U.S. Home Prices Up 10%, Some Metros Jump Double-Digits

Asking prices for homes have trended upwards by nearly 10%, according to the Trulia Price Monitor, with some metro areas seeing double-digit price jumps.

The month of May saw asking prices rise in 98 out of the 100 largest metros, with national prices continuing their steady increase to a 9.5% year-over-year growth, says Trulia.  

Seasonally adjusted, prices rose 4% from May 2012, and were up 1.1% from the previous month. 

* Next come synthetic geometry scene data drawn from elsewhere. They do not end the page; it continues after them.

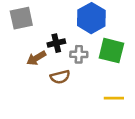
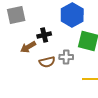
gray cross: (79, 54) -> (66, 57), moved

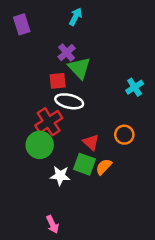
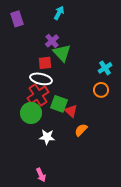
white ellipse: (69, 101) -> (41, 79), moved
orange circle: (124, 135) -> (101, 90), moved
green square: (85, 164) -> (59, 104), moved

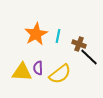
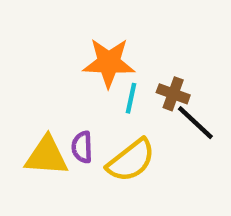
orange star: (36, 34) -> (109, 63), moved, turned 30
cyan line: (58, 36) -> (131, 98), moved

Out of the 10 least affordable markets tracked by Trulia, eight showed double-digit asking price increases. Seven of those are located in California, including Orange County, Oakland, and San Jose—all of which had price increases of more than 20%.

“Home prices are rising fastest in the local markets that were least affordable to begin with,” said Jed Kolko, Trulia’s Chief Economist, in a statement. “As the gap between the most and least affordable markets widens, more people in expensive markets like California will look to relocate to cheaper markets like Texas when the time comes to buy.”

Across the 10 least affordable housing markets, prices were up 16.3% on average, ranging from Long Island, N.Y. on the low end with a 1.1% increase to Oakland, Calif., where asking prices shot up 31.2%. 

Other markets on Trulia’s “least affordable” list include Honolulu, Hawaii, up 12.8% year-over-year, and San Francisco, up 19.6%. 

Trulia measures affordability  in terms of a 30-year mortgage with a 3.8% fixed interest rate on an 1,800-square-foot home at the local median asking price per foot, divided by the local average monthly wage for a worker.